# My Garden Railroad is in Florida, I'm in PA for the summer



## MikeMcL (Apr 25, 2013)

Hello!

I've been lurking for a few months, joined up to post a question in DCC. I guess I should introduce myself here. Thanks for all the info here on this site!

I've been building model railroads, on and off, all my life. Had a huge HO layout in my basement until 1998 when we moved. Since my new house didn't have a basement, I started garden railroading. That railroad lasted until 2006, when we moved again, and again. I moved to Florida from PA in 2010. All my gear came with me, but I didn't start a new railroad until Feb 9, 2013. So everything was in storage for 7 years! As of last Friday, I am now in PA for the summer, we spend 4 months in a 5th wheel camper in the Pocono mountains of PA. And I miss my railroad already!

Here is the Florida track plan.










Since my first garden railroad was in PA where the dirt was compactable and rocks were available everywhere, I had to figure out the best way to quickly build a multi-level railroad with tunnels and trestles in Florida where there are no rocks and all I had to work with is sand! What I decided was to use "Backer board" or cement board that is sold for behind bathroom tiles. I've searched and saw stories about backer board breaking down because of freeze/thaw since the boards will absorb moisture. I figured I'm in Florida, so maybe it will last, and was a way to quickly build up my levels. Here are the retaining walls of 10.5" high I built with 1x2 pressure treated stakes.

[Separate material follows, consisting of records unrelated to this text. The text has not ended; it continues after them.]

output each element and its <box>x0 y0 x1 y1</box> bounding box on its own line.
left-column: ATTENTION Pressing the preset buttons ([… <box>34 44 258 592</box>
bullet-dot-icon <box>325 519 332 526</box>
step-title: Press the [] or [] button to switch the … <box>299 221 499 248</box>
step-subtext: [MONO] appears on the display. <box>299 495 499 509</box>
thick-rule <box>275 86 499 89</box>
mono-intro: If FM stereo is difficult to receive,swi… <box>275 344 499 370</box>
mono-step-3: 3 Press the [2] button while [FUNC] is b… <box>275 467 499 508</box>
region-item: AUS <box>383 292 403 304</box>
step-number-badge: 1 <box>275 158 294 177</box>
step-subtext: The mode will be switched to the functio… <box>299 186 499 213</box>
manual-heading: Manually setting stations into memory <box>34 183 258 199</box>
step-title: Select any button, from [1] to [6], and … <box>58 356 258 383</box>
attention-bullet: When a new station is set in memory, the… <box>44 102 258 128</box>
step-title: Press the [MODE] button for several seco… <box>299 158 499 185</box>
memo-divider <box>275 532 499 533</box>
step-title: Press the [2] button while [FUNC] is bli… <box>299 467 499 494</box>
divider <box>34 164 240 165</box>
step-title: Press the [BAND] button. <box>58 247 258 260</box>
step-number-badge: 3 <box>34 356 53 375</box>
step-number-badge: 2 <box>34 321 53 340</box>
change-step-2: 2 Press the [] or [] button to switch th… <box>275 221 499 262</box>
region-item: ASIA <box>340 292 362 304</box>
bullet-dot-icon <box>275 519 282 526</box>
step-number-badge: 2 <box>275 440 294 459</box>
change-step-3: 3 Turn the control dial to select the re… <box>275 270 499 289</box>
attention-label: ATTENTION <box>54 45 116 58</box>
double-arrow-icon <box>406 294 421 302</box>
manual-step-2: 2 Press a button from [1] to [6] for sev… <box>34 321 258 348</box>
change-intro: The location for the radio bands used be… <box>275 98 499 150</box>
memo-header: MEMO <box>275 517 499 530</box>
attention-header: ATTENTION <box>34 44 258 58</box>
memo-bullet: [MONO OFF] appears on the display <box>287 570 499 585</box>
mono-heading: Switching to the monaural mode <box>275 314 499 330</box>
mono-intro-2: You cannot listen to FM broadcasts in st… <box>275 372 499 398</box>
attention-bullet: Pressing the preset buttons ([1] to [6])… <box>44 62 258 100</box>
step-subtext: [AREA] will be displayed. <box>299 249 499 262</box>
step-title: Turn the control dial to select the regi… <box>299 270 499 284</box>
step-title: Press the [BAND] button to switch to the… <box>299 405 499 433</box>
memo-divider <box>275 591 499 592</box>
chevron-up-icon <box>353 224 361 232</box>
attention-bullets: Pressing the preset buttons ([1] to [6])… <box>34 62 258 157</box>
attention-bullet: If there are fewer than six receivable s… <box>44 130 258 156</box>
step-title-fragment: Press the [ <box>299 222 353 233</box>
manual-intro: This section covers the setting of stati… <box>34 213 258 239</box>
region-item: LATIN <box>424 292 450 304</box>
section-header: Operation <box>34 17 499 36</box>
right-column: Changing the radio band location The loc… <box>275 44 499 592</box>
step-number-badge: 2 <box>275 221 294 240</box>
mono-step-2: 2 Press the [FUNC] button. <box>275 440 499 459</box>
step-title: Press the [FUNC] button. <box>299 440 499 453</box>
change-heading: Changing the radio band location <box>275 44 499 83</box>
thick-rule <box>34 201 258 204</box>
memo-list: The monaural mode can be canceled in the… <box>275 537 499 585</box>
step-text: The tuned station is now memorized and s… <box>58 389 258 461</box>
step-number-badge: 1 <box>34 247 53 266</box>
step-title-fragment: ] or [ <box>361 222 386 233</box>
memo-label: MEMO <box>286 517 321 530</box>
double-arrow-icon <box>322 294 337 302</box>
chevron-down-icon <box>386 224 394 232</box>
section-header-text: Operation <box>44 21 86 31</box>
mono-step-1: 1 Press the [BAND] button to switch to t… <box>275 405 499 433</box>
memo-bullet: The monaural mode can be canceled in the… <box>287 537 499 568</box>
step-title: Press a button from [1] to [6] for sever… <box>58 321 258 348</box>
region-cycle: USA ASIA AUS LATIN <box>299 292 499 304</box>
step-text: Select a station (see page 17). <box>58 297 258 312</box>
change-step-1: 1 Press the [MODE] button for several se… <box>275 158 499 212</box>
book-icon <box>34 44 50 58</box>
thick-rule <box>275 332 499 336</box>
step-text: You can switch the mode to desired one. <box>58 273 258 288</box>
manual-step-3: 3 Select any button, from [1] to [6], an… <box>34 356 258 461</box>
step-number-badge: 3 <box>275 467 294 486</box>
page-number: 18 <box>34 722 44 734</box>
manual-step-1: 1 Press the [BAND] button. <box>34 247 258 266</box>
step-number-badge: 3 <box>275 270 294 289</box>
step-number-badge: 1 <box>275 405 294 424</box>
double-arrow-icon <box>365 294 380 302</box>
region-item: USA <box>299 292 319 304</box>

Screenings were another Florida problem, but I found a source and got 2 yards of concrete screening for fill, and 2 yards of limestone screenings for ballast. I remember paying $18 a yard in PA for screenings. In Florida, it was $30/yard for concrete screenings, and $60/yard for limestone screenings. Those were my only choice locally.









I had the trains running in exactly one month over a temporary flower pot trestle.










Then I built a culvert and tunnel portal using blue foam insulation sheathing based on what I read in this forum, and Yogi's(?) page.









This is how it looked after two months of construction.









The last month was building the mountain (chicken wire, hard shell method using fabric and concrete) and trestle (ripped from 1" x 6" x 8' cedar)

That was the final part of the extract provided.